Peddie nodded. “Yes, sir, for all practical purposes. All the men we captured were part of the Louisiana militia, under the command of a certain Major Villeré—who is also a civilian in all but name. The son of a wealthy local planter, from what we could determine. Apparently, Jackson ordered Villeré to send a detachment to guard the outlet of the bayou, and—”
Ross interrupted him again. “I’d think Jackson would have ordered the bayou obstructed, as well.”
“Well, sir, he may well have done so. Duclos was vague on the matter. I suspect his commander Villeré made it clear he was not too happy at the notion of interfering with the waterways.” Lieutenant Peddie smiled thinly. “The Villeré plantation is located along the bayou, and he may have been concerned that damage would result to his own property.”
Admiral Cochrane chuckled. “I almost feel sorry for Jackson. Imagine having to command such a pack of vagabonds calling themselves an ‘army.’ ”
For perhaps the hundredth time since he’d returned from his captivity, Ross had to suppress a remark. Like the pack of vagabonds who broke our charge at the Capitol? No matter how hard he tried, Ross had simply found it impossible to get Cochrane to take the enemy seriously.
Seriously enough, at least. Of course, Cochrane didn’t have a crippled shoulder to remind him constantly of the folly of doing otherwise.
But this wasn’t a good time for another argument with the admiral. Ross was still in no condition to resume active command of the army. He was accompanying the New Orleans expedition solely as an adviser to Cochrane and General John Keane, who’d replaced Ross until Major General Pakenham could arrive from England. At that, Ross had had to use all his powers of persuasion to get Cochrane to agree to let him come along, instead of returning him to Britain for a long convalescence.
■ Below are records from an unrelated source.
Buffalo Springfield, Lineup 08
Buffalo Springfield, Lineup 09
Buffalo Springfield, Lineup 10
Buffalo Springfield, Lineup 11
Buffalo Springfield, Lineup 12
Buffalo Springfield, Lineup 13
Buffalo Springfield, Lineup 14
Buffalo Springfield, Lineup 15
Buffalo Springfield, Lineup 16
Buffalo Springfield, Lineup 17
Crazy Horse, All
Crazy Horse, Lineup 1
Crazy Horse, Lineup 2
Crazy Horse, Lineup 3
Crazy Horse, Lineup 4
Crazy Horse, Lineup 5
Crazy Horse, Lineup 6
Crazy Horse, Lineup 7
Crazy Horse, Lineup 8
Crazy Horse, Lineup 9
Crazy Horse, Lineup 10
Ross didn’t really know himself why he’d insisted so vigorously. Partly out of concern for his soldiers, of course. Partly, because he was a stubborn man by nature, and hated to leave any business unfinished. But some of it, he suspected, was simply curiosity. He just wanted to see how it would end, this war with a peculiar—and peculiarly resilient—young republic.
“I’ve never known a civilian who could estimate the true size of an army,” Ross continued. “It’s in the nature of things. How many civilians ever see thousands of men, assembled in one place? Precious few, whereas soldiers witness the phenomenon regularly. Put five hundred men in a town square and they look like the hosts of Egypt to an inexperienced civilian eye.”
“True enough,” Cochrane allowed. “So what’s your estimate, Robert? I take it you think Duclos’s numbers are off a bit.”
“More than a bit. He claims there are fifteen thousand men in New Orleans under Jackson’s direct command—and another three thousand at the English Turn. Is that correct?”
“Yes, sir,” Peddie said. The lieutenant cleared his throat. “That does match some of the other accounts Captain Spencer and I heard when we scouted the area.”
Ross was tempted to make a sarcastic remark, but restrained himself again. With greater ease, this time. First, because he was never as impatient with junior officers as he could be with senior ones. But also, because he admired young Peddie’s boldness, if nothing else.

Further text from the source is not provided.